**What is required:** Find the lines holding the string "Скорость" in the data, then copy all of them.

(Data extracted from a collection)
....

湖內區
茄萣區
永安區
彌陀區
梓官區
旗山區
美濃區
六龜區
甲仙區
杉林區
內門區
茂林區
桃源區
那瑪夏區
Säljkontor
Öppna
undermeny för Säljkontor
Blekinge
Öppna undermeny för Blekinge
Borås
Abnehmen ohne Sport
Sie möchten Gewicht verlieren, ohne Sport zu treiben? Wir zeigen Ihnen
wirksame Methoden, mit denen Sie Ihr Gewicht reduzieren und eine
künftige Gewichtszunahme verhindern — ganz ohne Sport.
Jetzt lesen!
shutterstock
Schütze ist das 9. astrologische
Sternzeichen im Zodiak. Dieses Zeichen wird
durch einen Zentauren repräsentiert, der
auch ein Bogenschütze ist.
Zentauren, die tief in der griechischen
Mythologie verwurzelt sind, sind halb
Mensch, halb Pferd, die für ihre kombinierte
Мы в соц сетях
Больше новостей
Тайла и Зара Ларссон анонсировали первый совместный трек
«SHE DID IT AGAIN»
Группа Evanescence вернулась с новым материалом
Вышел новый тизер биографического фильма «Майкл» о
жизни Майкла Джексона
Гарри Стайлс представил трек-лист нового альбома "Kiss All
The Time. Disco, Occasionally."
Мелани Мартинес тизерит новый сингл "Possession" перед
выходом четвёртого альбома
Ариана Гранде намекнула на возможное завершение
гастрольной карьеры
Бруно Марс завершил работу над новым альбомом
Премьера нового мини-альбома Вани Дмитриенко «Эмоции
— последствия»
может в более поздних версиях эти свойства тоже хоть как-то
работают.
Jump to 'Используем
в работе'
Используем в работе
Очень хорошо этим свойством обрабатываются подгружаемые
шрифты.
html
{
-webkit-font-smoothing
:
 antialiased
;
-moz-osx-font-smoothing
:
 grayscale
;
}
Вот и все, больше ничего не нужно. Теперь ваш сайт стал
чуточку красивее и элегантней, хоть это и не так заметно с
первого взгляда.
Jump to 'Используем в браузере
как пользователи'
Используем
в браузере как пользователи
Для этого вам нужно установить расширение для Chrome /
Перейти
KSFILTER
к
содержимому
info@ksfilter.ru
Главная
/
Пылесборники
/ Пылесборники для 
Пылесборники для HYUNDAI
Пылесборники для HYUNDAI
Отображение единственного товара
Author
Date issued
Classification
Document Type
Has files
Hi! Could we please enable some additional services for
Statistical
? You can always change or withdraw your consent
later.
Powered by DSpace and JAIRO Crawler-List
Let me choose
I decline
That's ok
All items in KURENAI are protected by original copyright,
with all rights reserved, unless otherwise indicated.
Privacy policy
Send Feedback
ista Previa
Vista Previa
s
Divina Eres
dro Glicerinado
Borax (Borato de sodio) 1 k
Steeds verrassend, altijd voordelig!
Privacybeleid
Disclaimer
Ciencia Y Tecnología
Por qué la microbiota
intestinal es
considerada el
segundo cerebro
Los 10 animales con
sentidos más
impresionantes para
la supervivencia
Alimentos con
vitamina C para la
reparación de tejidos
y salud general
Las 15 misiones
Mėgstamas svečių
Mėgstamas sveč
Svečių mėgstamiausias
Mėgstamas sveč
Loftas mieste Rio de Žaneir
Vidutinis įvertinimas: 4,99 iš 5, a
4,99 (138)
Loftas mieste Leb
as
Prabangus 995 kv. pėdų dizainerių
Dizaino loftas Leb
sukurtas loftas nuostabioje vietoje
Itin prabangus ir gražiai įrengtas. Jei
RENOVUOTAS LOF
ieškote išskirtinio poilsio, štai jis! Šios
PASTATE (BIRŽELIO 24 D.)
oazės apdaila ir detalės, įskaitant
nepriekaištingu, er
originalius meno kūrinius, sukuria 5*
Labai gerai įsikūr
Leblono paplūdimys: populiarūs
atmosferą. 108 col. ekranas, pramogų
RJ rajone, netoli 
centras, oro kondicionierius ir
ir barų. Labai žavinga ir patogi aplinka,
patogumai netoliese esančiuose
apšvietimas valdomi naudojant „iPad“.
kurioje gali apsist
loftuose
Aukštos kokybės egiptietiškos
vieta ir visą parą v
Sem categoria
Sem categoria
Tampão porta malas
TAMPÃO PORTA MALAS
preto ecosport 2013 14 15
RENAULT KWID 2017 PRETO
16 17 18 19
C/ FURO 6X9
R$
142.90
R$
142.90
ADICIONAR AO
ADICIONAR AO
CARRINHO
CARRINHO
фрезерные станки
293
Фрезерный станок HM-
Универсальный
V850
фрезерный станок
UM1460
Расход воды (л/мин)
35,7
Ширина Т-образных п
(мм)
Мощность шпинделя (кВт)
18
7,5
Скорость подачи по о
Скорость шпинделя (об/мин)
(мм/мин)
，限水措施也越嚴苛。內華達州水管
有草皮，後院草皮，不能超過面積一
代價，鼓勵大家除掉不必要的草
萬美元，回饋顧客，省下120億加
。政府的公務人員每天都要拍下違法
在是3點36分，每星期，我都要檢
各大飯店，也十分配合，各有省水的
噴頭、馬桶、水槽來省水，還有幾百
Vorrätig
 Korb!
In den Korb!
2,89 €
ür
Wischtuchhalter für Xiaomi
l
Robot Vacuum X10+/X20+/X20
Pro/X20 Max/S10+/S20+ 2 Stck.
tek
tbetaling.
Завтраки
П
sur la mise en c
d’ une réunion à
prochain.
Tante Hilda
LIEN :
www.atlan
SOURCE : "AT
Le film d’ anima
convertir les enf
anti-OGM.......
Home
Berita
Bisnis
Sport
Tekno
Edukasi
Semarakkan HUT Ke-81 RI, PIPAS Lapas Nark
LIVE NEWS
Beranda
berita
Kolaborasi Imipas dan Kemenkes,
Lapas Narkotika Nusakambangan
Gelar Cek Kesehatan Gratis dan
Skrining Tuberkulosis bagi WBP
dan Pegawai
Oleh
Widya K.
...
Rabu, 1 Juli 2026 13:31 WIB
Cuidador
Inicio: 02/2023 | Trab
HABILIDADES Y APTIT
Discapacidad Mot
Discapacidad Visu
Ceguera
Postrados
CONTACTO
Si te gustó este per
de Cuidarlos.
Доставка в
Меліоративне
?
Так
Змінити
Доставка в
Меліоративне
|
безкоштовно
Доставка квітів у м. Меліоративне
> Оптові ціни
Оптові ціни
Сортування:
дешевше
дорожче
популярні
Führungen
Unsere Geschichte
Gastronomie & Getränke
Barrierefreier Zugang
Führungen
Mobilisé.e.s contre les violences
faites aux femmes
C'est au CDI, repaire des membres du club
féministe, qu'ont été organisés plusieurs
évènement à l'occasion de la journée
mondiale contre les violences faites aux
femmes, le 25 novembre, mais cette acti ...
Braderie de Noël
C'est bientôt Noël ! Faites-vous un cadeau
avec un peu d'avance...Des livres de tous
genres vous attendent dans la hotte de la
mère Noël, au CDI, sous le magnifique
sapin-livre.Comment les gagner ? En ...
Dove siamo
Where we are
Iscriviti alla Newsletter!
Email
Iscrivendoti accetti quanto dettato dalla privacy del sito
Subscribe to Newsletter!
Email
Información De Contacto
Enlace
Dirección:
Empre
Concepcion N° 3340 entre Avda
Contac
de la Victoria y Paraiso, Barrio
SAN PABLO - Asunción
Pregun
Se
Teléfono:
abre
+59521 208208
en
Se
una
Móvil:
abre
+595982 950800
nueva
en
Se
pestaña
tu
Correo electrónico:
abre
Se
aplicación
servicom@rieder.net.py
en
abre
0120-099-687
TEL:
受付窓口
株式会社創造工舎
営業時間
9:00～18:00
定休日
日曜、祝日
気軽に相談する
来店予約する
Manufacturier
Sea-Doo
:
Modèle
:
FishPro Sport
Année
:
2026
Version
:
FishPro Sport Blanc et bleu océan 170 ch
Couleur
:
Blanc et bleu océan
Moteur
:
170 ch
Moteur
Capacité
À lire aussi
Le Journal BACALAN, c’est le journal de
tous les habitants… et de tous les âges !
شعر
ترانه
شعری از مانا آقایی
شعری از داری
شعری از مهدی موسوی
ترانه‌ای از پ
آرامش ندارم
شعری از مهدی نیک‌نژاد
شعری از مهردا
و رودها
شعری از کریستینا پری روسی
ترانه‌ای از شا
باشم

....

**Response for this exercise:**
Скорость подачи по о
Скорость шпинделя (об/мин)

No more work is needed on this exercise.